Gene silencing of non-obese diabetic-like receptor family (NLRP3) in-vitro cell experiments. RAW264·7 cells were transfected with NLRP3 shRNA or scrambled shRNA. The stably transfected cells were stimulated or not with lipopolysaccharide (LPS) (100 ng/ml) for different periods. (a,b) The cell lysates were collected and NLRP3 protein levels were measured by Western blot. The representative images of NLRP3 protein expression and the quantitative analysis of protein density. (c,d) The supernatants in cells culture media from the four groups were analysed for IL-1β and IL-18 by enzyme-linked immunosorbent assay (ELISA). (e) The representative fluorescence microscopy images of pyroptic cells (original magnification ×200).
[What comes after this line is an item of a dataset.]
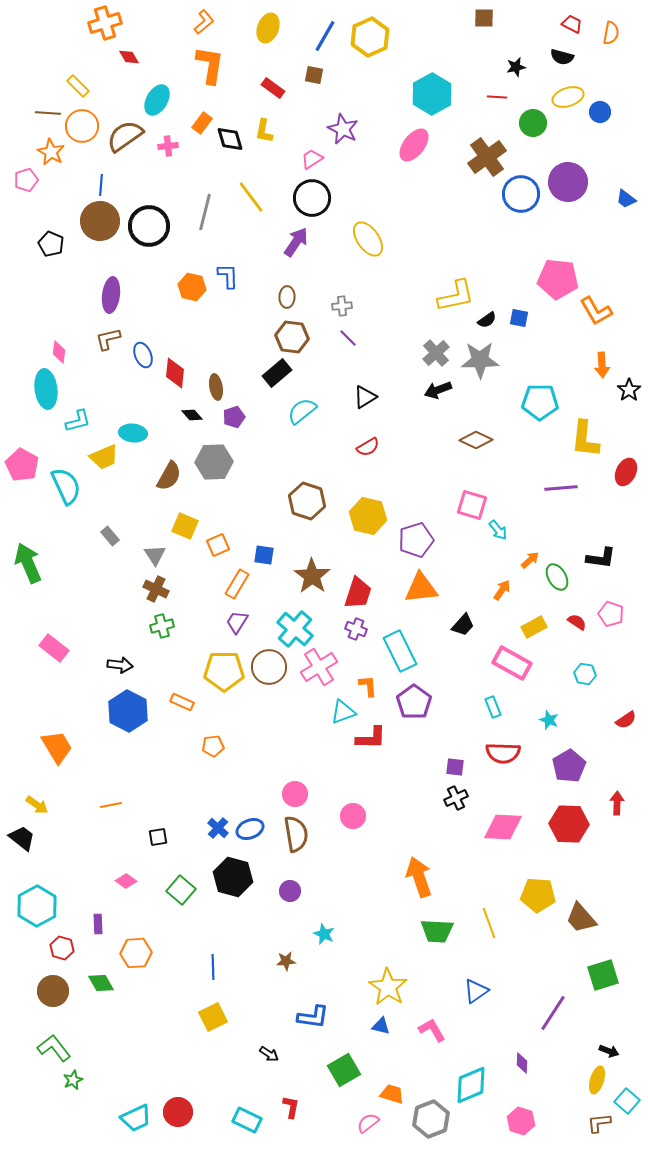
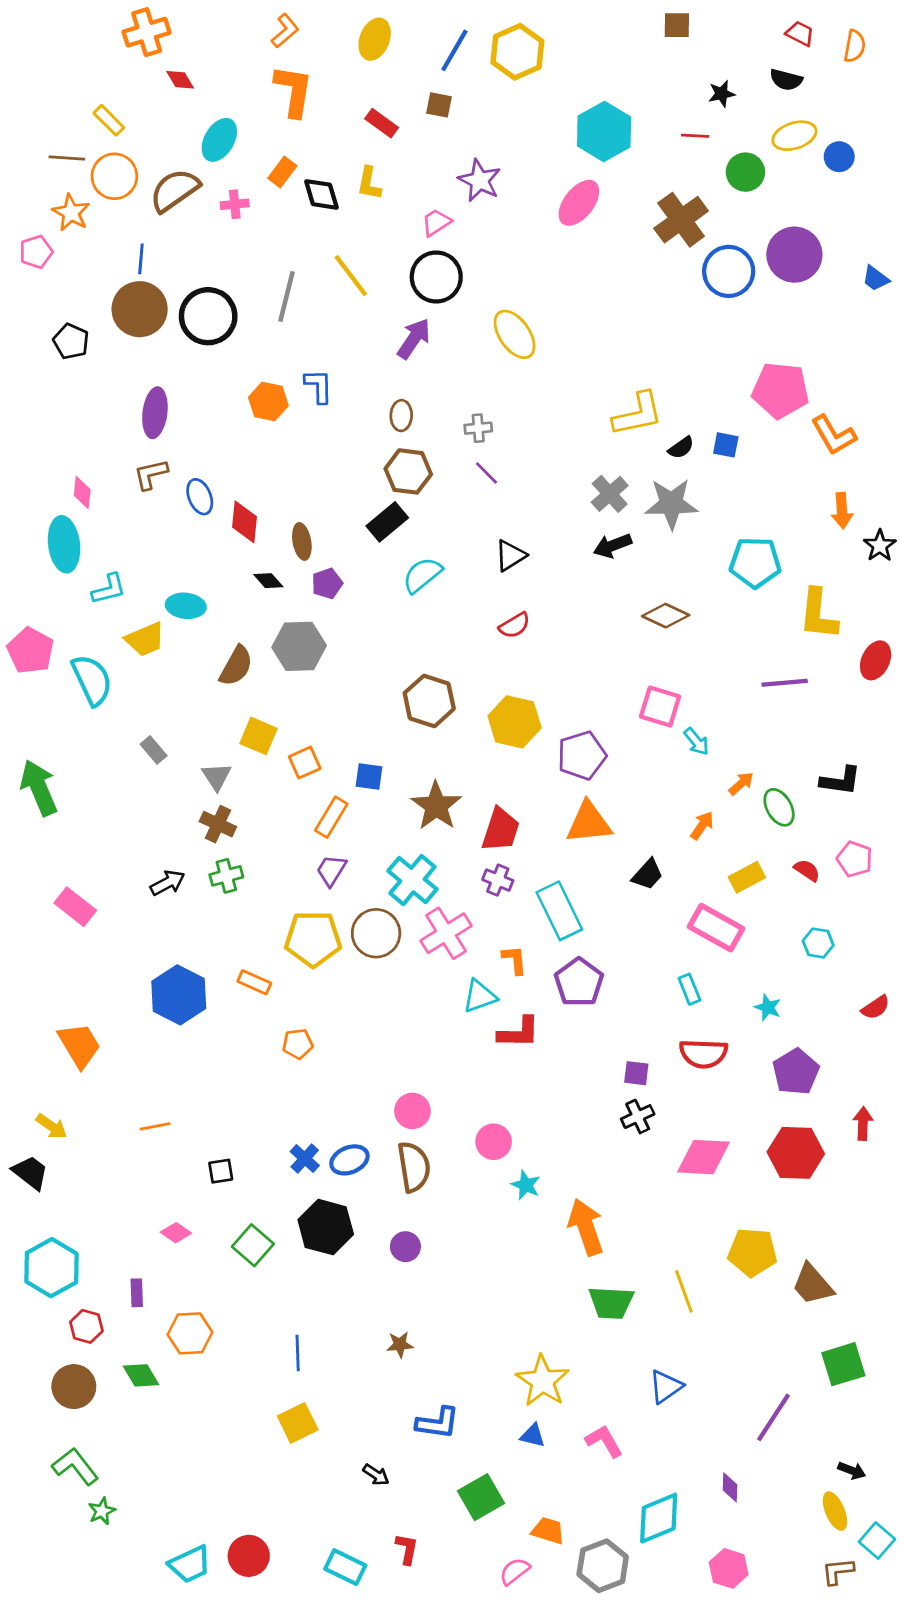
black arrow: (120, 665) -> (168, 883), moved, turned -35
cyan star: (324, 934) -> (526, 1185), moved
yellow ellipse: (597, 1080) -> (835, 1511), turned -40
The caspase-1 (green) and propidium iodide (PI) (red) signals were captured, respectively. (f) The percentages of caspase-1 and PI double-positive cells from the four groups at 12 h and 48 h after stimulation. Data are expressed as percentages of the baseline value in the sham group. Data represent mean ± standard deviation; the experiments were repeated three times. *P < 0·05 versus baseline value in the sham group; **P < 0·001 versus baseline value in the sham group.